Research

The role of riboregulators and RNA-binding proteins in regulating adaptive responses in microorganisms

The Granneman lab is studying the role of riboregulators and RNA binding proteins in regulation of gene expression during rapid adaptive responses, for example, when cells are deprived of essential nutrients or enter a hostile host environment.

Many microorganisms, in particular human pathogens, have evolved clever mechanisms to be able to very rapidly adapt to stress caused by environmental changes. This enables them to efficiently maintain cellular homeostasis even in hostile environments. Our goal is to gain mechanistic insights into regulatory strategies used by these organisms to adapt to stress.

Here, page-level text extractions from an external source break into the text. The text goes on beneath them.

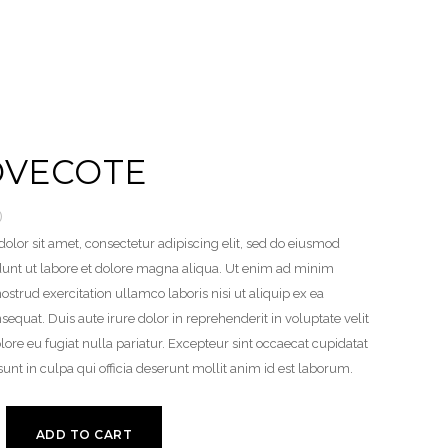
OVECOTE
0
lor sit amet, consectetur adipiscing elit, sed do eiusmod
dunt ut labore et dolore magna aliqua. Ut enim ad minim
ostrud exercitation ullamco laboris nisi ut aliquip ex ea
uat. Duis aute irure dolor in reprehenderit in voluptate velit
lore eu fugiat nulla pariatur. Excepteur sint occaecat cupidatat
sunt in culpa qui officia deserunt mollit anim id est laborum.
ADD TO CART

Our research focusses on riboregulators and RNA-binding proteins that play a key role in stress adaptation. We use the yeast Saccharomyces cerevisiae and multi-drug resistant bacteria as model organisms. We use highly interdisciplinary approaches to address our research questions, including protein and RNA biochemical techniques, structural biology, bioinformatics, high-throughput sequencing, proteomics and cell biology (eg. see van Nues et al 2017, Iosub et al 2019 and Chu et al, 2022).

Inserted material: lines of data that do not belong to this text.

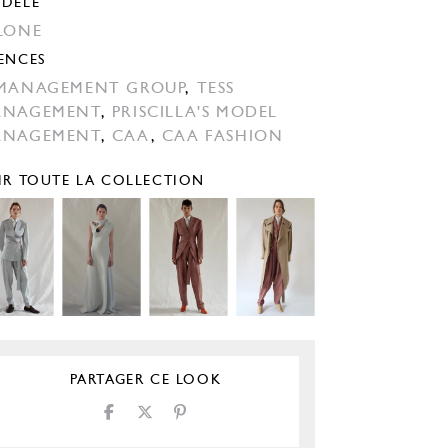
DÈLE
LONE
ENCES
MANAGEMENT GROUP
,
TESS
ANAGEMENT
,
PRISCILLA'S MODEL
ANAGEMENT
,
CAA
,
CAA FASHION
IR TOUTE LA COLLECTION
PARTAGER CE LOOK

Very recently, we unearthed the RNA-binding proteome (Chu et al, 2022) and sRNA-RNA interactomes (McKellar et al, 2022) in methicillin-resistant Staphylococcus aureus. These studies uncovered many unusual RNA-binding proteins and sRNA-RNA interactions involved in controlling virulence and antibiotic resistance.

In the yeast Saccharomyces cerevisiae we recently discovered a new mechanism that reduces gene expression noise that involves co-transcriptional decay of mRNA (Esteban-Serna et al., 2025).

We also developed a new and simple method for conditional depletion of proteins from the nucleus that is non-toxic and fully reversible (Esteban-Serna et al., 2025b).